Logre que los demás piensen como usted

Capitulo 10

UN LLAMADO QUE GUSTA A TODOS

DALE CARNEGIE

 

Capitulo 10

UN LLAMADO QUE GUSTA A TODOS

Yo me crié en el linde del país de Jesse James en Mis­souri, y he visitado la granja de los James, en Kearney, Missouri, donde vive todavía el hijo del bandolero.

 
   

Su esposa me ha narrado cómo Jesse asaltaba trenes y bancos y luego daba el dinero a granjeros vecinos para que pagaran sus hipotecas.

Jesse James se consideraba, probablemente, un idea­lista en el fondo, tal como pensaron por su parte Dutch Schultz, "Dos Pistolas" Crowley, Al Capone y muchos otros grupos de "Padrinos" del crimen organizado dos generaciones más tarde. Lo cierto es que todas las perso­nas con quienes se encuentra usted -hasta la persona a quien ve en el espejo- tienen un alto concepto de ellas mismas, y quieren ser nobles y altruistas para su propio juicio.  

J. Pierpont Morgan observó, en uno de sus interlu­dios analíticos, que por lo común la gente tiene dos ra­zones para hacer una cosa: una razón que parece buena y digna, y la otra, la verdadera razón.

Cada uno piensa en su razón verdadera. No hay nece­sidad de insistir en ello. Pero todos, como en el fondo somos idealistas, queremos pensar en los motivos que parecen buenos. Así pues, a fin de modificar a la gente, apelemos a sus motivos más nobles.

¿Es este sistema demasiado idealista para aplicarlo a los negocios? Veamos. Tomemos el caso de Hamilton J. Farrell, de la Farrell-Mitchell Company, de Glenolden, Pennsylvania. El Sr. Farrell tenía un inquilino desconten­to, que quería mudarse de casa. El contrato de alquiler debía seguir todavía durante cuatro meses; pero el inqui­lino comunicó que iba a dejar la casa inmediatamente, sin tener en cuenta el contrato.

"Aquella familia -dijo Farrell al relatar el episo­dio ante nuestra clase- había vivido en la casa durante el invierno entero, o sea la parte más costosa del año para nosotros, y yo sabía que sería difícil alquilar otra vez el departamento antes del otoño. Pensé en el dinero que perderíamos, y me enfurecí.

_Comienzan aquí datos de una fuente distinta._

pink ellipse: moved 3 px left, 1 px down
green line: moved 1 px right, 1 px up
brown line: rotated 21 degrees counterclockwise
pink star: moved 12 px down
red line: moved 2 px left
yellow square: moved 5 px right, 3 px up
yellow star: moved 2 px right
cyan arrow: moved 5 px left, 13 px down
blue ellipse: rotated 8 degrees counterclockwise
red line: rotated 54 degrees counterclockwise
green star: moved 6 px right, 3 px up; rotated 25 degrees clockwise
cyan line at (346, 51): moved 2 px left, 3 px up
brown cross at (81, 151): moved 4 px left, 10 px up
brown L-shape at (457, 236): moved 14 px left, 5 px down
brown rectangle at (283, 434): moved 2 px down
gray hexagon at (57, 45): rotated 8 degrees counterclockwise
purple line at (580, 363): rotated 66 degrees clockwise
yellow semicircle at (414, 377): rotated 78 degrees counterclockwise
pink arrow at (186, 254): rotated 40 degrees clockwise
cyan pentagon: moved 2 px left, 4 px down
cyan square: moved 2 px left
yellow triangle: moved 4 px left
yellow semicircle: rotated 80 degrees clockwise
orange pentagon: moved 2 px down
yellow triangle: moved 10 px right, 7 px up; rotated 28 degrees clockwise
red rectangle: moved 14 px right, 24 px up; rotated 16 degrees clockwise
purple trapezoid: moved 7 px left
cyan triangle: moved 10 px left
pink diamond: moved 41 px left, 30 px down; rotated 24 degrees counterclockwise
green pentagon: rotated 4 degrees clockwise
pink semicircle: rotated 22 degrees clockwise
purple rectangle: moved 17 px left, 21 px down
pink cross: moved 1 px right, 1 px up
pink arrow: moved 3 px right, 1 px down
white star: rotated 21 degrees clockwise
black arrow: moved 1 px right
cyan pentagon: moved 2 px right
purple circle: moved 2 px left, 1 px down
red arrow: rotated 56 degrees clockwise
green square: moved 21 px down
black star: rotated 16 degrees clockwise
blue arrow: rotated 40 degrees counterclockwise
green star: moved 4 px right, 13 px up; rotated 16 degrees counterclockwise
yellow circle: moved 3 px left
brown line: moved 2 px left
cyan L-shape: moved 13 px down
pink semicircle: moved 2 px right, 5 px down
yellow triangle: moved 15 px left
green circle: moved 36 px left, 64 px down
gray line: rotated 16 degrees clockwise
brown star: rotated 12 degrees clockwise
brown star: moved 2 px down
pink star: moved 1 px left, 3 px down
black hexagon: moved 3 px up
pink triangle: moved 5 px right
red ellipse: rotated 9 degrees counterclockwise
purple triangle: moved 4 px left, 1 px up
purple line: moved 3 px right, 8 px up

"Ordinariamente, yo habría ido a ver al inquilino para advertirle que leyera otra vez el contrato. Le habría se­ñalado que, en el caso de dejar la casa, podríamos exigir­le inmediatamente el pago de todo el resto de su alquiler, y que yo podría, y haría, los trámites necesa­rios para cobrar.

"Pero, en lugar de dejarme llevar por mis impulsos, decidí intentar otra táctica. Fui a verlo, y le hablé así: " -Señor Fulano; he escuchado lo que tiene que decir­me, y todavía no creo que se proponga usted mudarse. Los años que he pasado en este negocio me han enseña­do algo acerca de la naturaleza humana, y desde un prin­cipio he pensado que usted es un hombre de palabra. Tan seguro estoy, que me hallo dispuesto a jugarle una apuesta. Escuche mi proposición. Postergue su decisión por unos días y piense bien en todo. Si, entre este mo­mento y el primero de mes, cuando vence el alquiler, me dice usted que sigue decidido a mudarse, yo le doy mi palabra que aceptaré esa decisión como final. Le pemitiré que se mude y admitiré que me he equivocado. Pero todavía creo que usted es un hombre de palabra y respetará el contrato. Porque, al fin y al cabo, somos hombres o monos, y nadie más que nosotros debe deci­dirlo.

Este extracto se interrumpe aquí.